Carolyn graciously lent me a copy of “How to Lie with Statistics” by Darrell Huff. Despite its 1954 publication date, this book is remarkably relevant today. Below, I explain why the book, despite its high quality, will never achieve its aim, and my suggestion for a substitute.
How to Lie with Statistics is a gentle introduction to deceit with numbers. It is brief, the writing is elegant and light-hearted, and every single one of the lies described in the book is still in widespread use sixty years later. The book includes an informal catalogue of common statistical errors, reserving special scorn for the Precision Bias.
It is a valiant effort to craft an accessible and persuasive introduction to the issues. The author seems to believe that with sufficient widespread education, we can banish misleading numbers. I disagree. The problem is hard, in that the tiny individual payoff will never justify the effort needed to detect and oppose numerical deception. We need an easy way of certifying and enforcing honest data presentation.
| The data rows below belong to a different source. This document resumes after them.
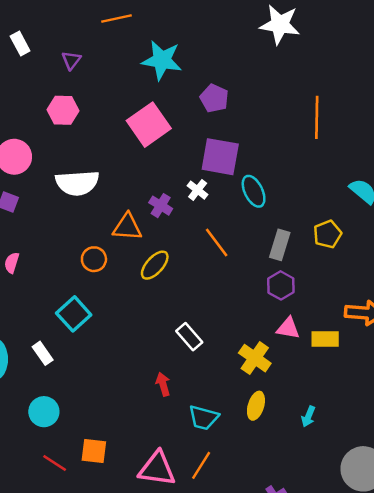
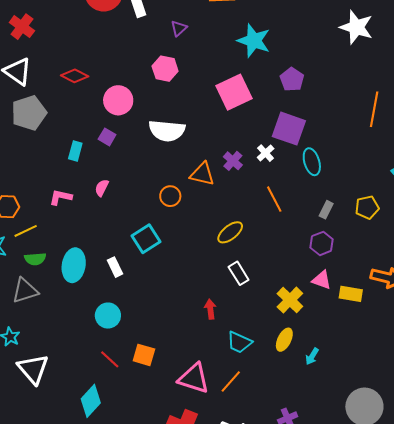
gray rectangle: (280, 245) -> (326, 210), size x0.7
yellow ellipse: (155, 265) -> (230, 232), moved
cyan arrow: (308, 416) -> (312, 356), moved

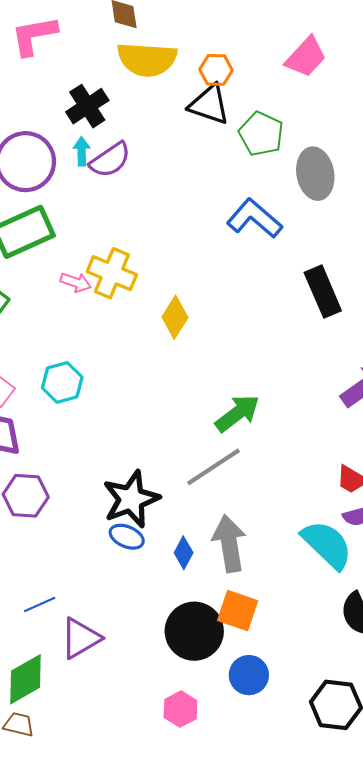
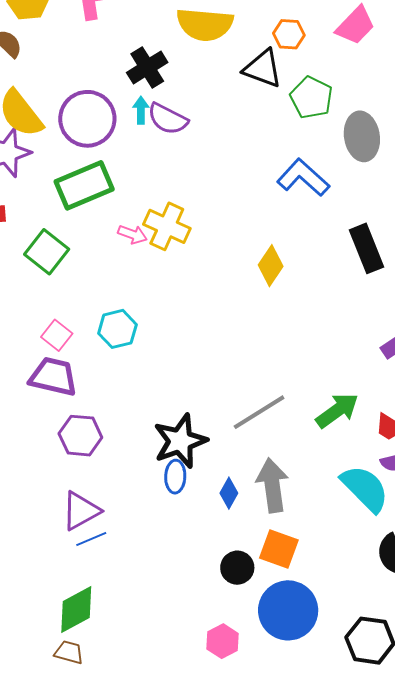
orange hexagon: (216, 70) -> (289, 34), moved
purple semicircle: (110, 160) -> (168, 119), turned 60
yellow diamond: (175, 317) -> (271, 266), moved
green arrow: (237, 413) -> (337, 411), moved
blue ellipse: (127, 537) -> (175, 477), turned 68
black circle: (194, 631) -> (237, 568), size x0.6
purple triangle: (80, 638) -> (81, 511), moved
blue circle: (249, 675) -> (288, 610), size x1.6

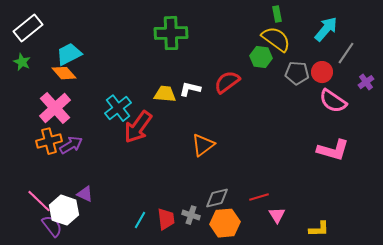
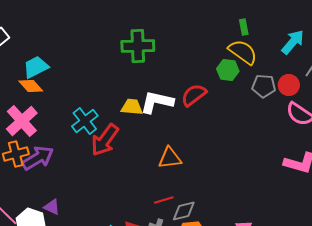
white L-shape: (190, 89) -> (157, 102), size x1.6
purple arrow: (71, 145) -> (38, 158), size x1.4
orange triangle: (203, 145) -> (170, 158), turned 30
red line: (259, 197) -> (164, 200), moved

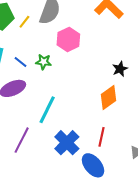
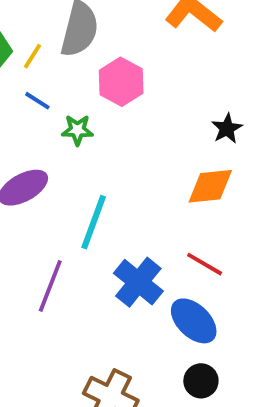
blue line: (21, 62) -> (37, 101), moved
orange diamond: (108, 97) -> (210, 186), turned 35
red line: (102, 137) -> (205, 264), turned -66

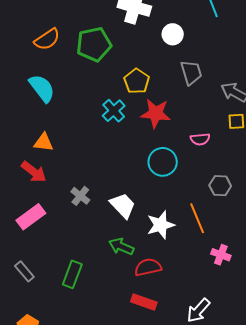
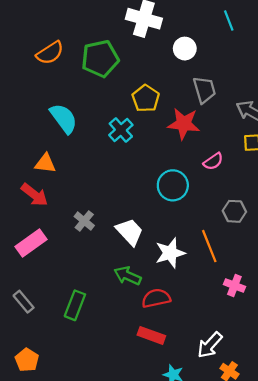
cyan semicircle: (42, 88) -> (64, 118), moved
red star: (156, 113) -> (184, 124), moved
pink semicircle: (200, 139) -> (213, 161), turned -30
The core of Statistics is the comparison of expectations to results. All of the lies present accurate and precise numerical results (technical honesty) but mislead about the appropriate comparable expectation (de facto dishonesty). The situation is complicated by the fact that even professionals frequently have difficulty crafting the proper expectations. Malicious numerists always have plausible deniability.
To put it another way, statisticians have considerable flexibility in methods and presentation. Special interests abuse the flexibility for their own purposes.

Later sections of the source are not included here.